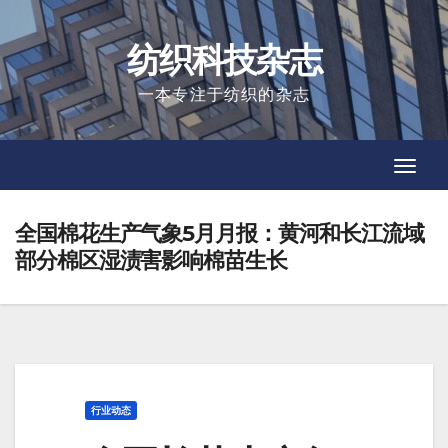
Skip
to
纺织科技杂志
content
一本专注于纺织的杂志
Toggl
Toggl
Navig
Navig
全国棉花生产气象5月月报：黄河和长江流域
部分棉区湿渍害影响棉苗生长
行业动态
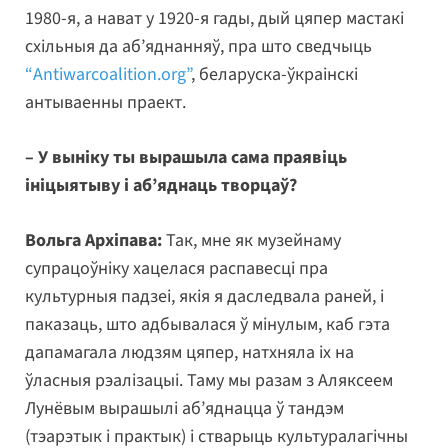
1980-я, а нават у 1920-я гады, дый цяпер мастакі
схільныя да аб’яднанняў, пра што сведчыць
“Antiwarcoalition.org”
, беларуска-ўкраінскі
антываенны праект.
– У выніку ты вырашыла сама праявіць
ініцыятыву і аб’яднаць творцаў?
Вольга Архіпава:
Так, мне як музейнаму
супрацоўніку хацелася распавесці пра
культурныя падзеі, якія я даследвала раней, і
паказаць, што адбывалася ў мінулым, каб гэта
дапамагала людзям цяпер, натхняла іх на
ўласныя рэалізацыі. Таму мы разам з Аляксеем
Лунёвым вырашылі аб’яднацца ў тандэм
(тэарэтык і практык) і стварыць культуралагічны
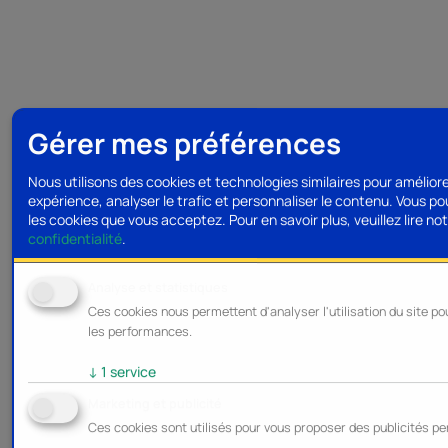
Gérer mes préférences
Nous utilisons des cookies et technologies similaires pour amélior
expérience, analyser le trafic et personnaliser le contenu. Vous po
les cookies que vous acceptez.
Pour en savoir plus, veuillez lire no
confidentialité
.
Analyse et statistiques
Ces cookies nous permettent d'analyser l'utilisation du site po
les performances.
↓
1
service
Marketing et publicité
Ces cookies sont utilisés pour vous proposer des publicités pe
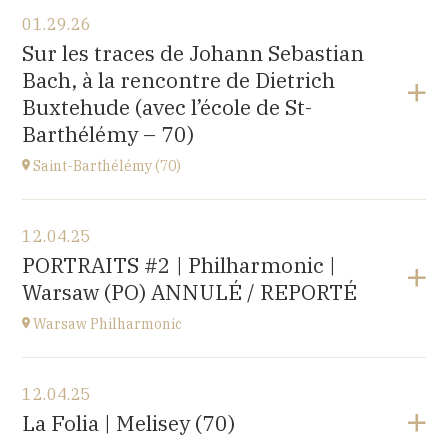
View the program
01.29.26
〒194-0032 東京都町田市本町田2600-4
Sur les traces de Johann Sebastian
2600-4, Honmachida, Machida City, Tokyo (JAPAN)
Bach, à la rencontre de Dietrich
at
14H
Buxtehude (avec l’école de St-
Go to site
Barthélémy – 70)
Saint-Barthélémy (70)
View the program
12.04.25
Gymnase,
PORTRAITS #2 | Philharmonic |
1B Route de Ronchamp, 70270 Saint-Barthélemy
Warsaw (PO) ANNULÉ / REPORTÉ
at
15H
Warsaw Philharmonic
View the program
12.04.25
POLOGNE
La Folia | Melisey (70)
at
20H00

=-=-=

## Exercise prompt
Verbatim repeat, images removed: give each entry again exactly as it reads.

## Answer area
Skip
to
纺织科技杂志
content
一本专注于纺织的杂志
Toggl
Toggl
Navig
Navig
全国棉花生产气象5月月报：黄河和长江流域
部分棉区湿渍害影响棉苗生长
行业动态
1980-я, а нават у 1920-я гады, дый цяпер мастакі
схільныя да аб’яднанняў, пра што сведчыць
“Antiwarcoalition.org”
, беларуска-ўкраінскі
антываенны праект.
– У выніку ты вырашыла сама праявіць
ініцыятыву і аб’яднаць творцаў?
Вольга Архіпава:
Так, мне як музейнаму
супрацоўніку хацелася распавесці пра
культурныя падзеі, якія я даследвала раней, і
паказаць, што адбывалася ў мінулым, каб гэта
дапамагала людзям цяпер, натхняла іх на
ўласныя рэалізацыі. Таму мы разам з Аляксеем
Лунёвым вырашылі аб’яднацца ў тандэм
(тэарэтык і практык) і стварыць культуралагічны
Gérer mes préférences
Nous utilisons des cookies et technologies similaires pour amélior
expérience, analyser le trafic et personnaliser le contenu. Vous po
les cookies que vous acceptez.
Pour en savoir plus, veuillez lire no
confidentialité
.
Analyse et statistiques
Ces cookies nous permettent d'analyser l'utilisation du site po
les performances.
↓
1
service
Marketing et publicité
Ces cookies sont utilisés pour vous proposer des publicités pe
View the program
01.29.26
〒194-0032 東京都町田市本町田2600-4
Sur les traces de Johann Sebastian
2600-4, Honmachida, Machida City, Tokyo (JAPAN)
Bach, à la rencontre de Dietrich
at
14H
Buxtehude (avec l’école de St-
Go to site
Barthélémy – 70)
Saint-Barthélémy (70)
View the program
12.04.25
Gymnase,
PORTRAITS #2 | Philharmonic |
1B Route de Ronchamp, 70270 Saint-Barthélemy
Warsaw (PO) ANNULÉ / REPORTÉ
at
15H
Warsaw Philharmonic
View the program
12.04.25
POLOGNE
La Folia | Melisey (70)
at
20H00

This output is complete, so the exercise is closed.